### Action item
What you print should match the entries exactly, only without the pictures.

** Records for the task follows **

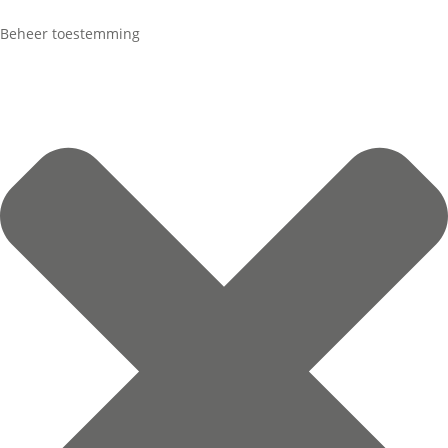
Beheer toestemming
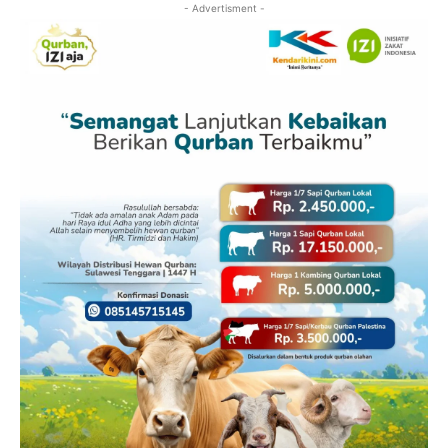
- Advertisment -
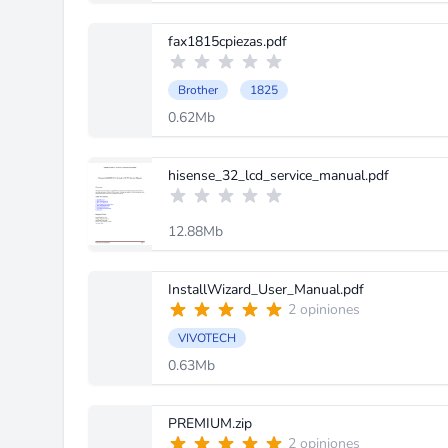
fax1815cpiezas.pdf
Brother
1825
0.62Mb
hisense_32_lcd_service_manual.pdf
12.88Mb
InstallWizard_User_Manual.pdf
2 opiniones
VIVOTECH
0.63Mb
PREMIUM.zip
2 opiniones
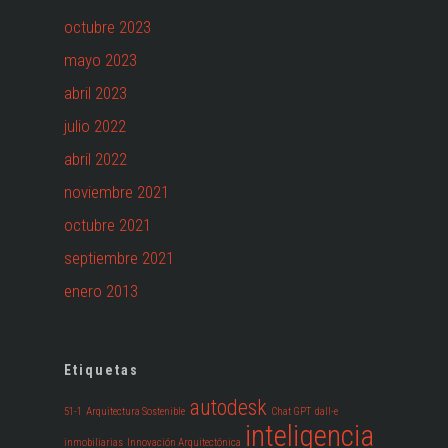
octubre 2023
mayo 2023
abril 2023
julio 2022
abril 2022
noviembre 2021
octubre 2021
septiembre 2021
enero 2013
Etiquetas
autodesk
51-1
Arquitectura Sostenible
Chat GPT
dall-e
inteligencia
inmobiliarias
Innovación Arquitectónica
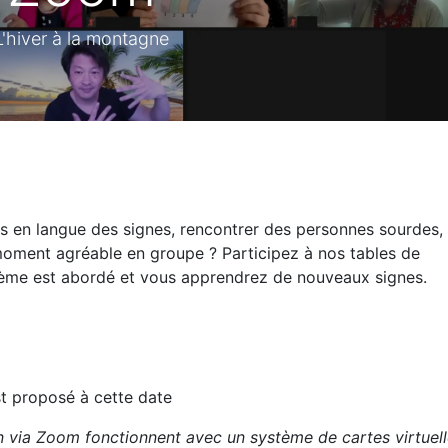
L'hiver à la montagne
s en langue des signes, rencontrer des personnes sourdes,
moment agréable en groupe ? Participez à nos tables de
ème est abordé et vous apprendrez de nouveaux signes.
t proposé à cette date
n via Zoom fonctionnent avec un système de cartes virtuel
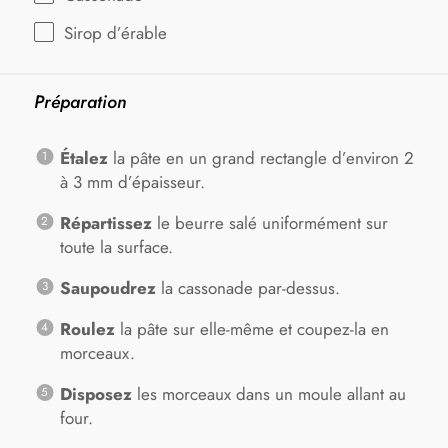
Sirop d’érable
Préparation
Étalez
la pâte en un grand rectangle d’environ 2
à 3 mm d’épaisseur.
Répartissez
le beurre salé uniformément sur
toute la surface.
Saupoudrez
la cassonade par-dessus.
Roulez
la pâte sur elle-même et coupez-la en
morceaux.
Disposez
les morceaux dans un moule allant au
four.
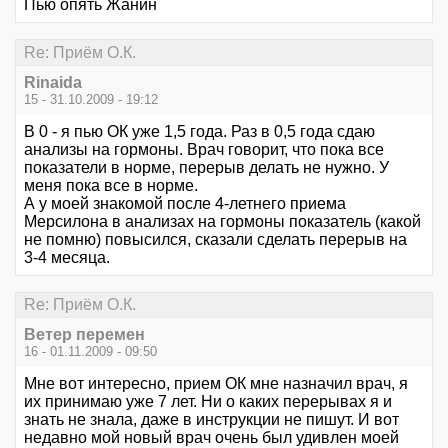
Пью опять Жанин
Re: Приём О.К.
Rinaida
15 - 31.10.2009 - 19:12
В 0 - я пью ОК уже 1,5 года. Раз в 0,5 года сдаю
анализы на гормоны. Врач говорит, что пока все
показатели в норме, перерыв делать не нужно. У
меня пока все в норме.
А у моей знакомой после 4-летнего приема
Мерсилона в анализах на гормоны показатель (какой
не помню) повысился, сказали сделать перерыв на
3-4 месяца.
Re: Приём О.К.
Ветер перемен
16 - 01.11.2009 - 09:50
Мне вот интересно, прием ОК мне назначил врач, я
их принимаю уже 7 лет. Ни о каких перерывах я и
знать не знала, даже в инструкции не пишут. И вот
недавно мой новый врач очень был удивлен моей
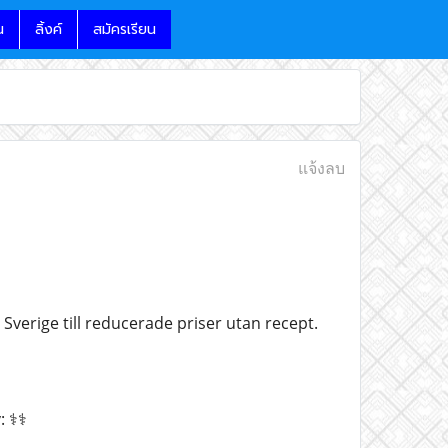
น
ลิ้งค์
สมัครเรียน
แจ้งลบ
verige till reducerade priser utan recept.
⚕️⚕️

** End of Records for the task **

### Expected answer
Beheer toestemming
- Advertisment -
fax1815cpiezas.pdf
Brother
1825
0.62Mb
hisense_32_lcd_service_manual.pdf
12.88Mb
InstallWizard_User_Manual.pdf
2 opiniones
VIVOTECH
0.63Mb
PREMIUM.zip
2 opiniones
octubre 2023
mayo 2023
abril 2023
julio 2022
abril 2022
noviembre 2021
octubre 2021
septiembre 2021
enero 2013
Etiquetas
autodesk
51-1
Arquitectura Sostenible
Chat GPT
dall-e
inteligencia
inmobiliarias
Innovación Arquitectónica
L'hiver à la montagne
s en langue des signes, rencontrer des personnes sourdes,
moment agréable en groupe ? Participez à nos tables de
ème est abordé et vous apprendrez de nouveaux signes.
t proposé à cette date
n via Zoom fonctionnent avec un système de cartes virtuel
Sirop d’érable
Préparation
Étalez
la pâte en un grand rectangle d’environ 2
à 3 mm d’épaisseur.
Répartissez
le beurre salé uniformément sur
toute la surface.
Saupoudrez
la cassonade par-dessus.
Roulez
la pâte sur elle-même et coupez-la en
morceaux.
Disposez
les morceaux dans un moule allant au
four.
Пью опять Жанин
Re: Приём О.К.
Rinaida
15 - 31.10.2009 - 19:12
В 0 - я пью ОК уже 1,5 года. Раз в 0,5 года сдаю
анализы на гормоны. Врач говорит, что пока все
показатели в норме, перерыв делать не нужно. У
меня пока все в норме.
А у моей знакомой после 4-летнего приема
Мерсилона в анализах на гормоны показатель (какой
не помню) повысился, сказали сделать перерыв на
3-4 месяца.
Re: Приём О.К.
Ветер перемен
16 - 01.11.2009 - 09:50
Мне вот интересно, прием ОК мне назначил врач, я
их принимаю уже 7 лет. Ни о каких перерывах я и
знать не знала, даже в инструкции не пишут. И вот
недавно мой новый врач очень был удивлен моей
น
ลิ้งค์
สมัครเรียน
แจ้งลบ
verige till reducerade priser utan recept.
⚕️⚕️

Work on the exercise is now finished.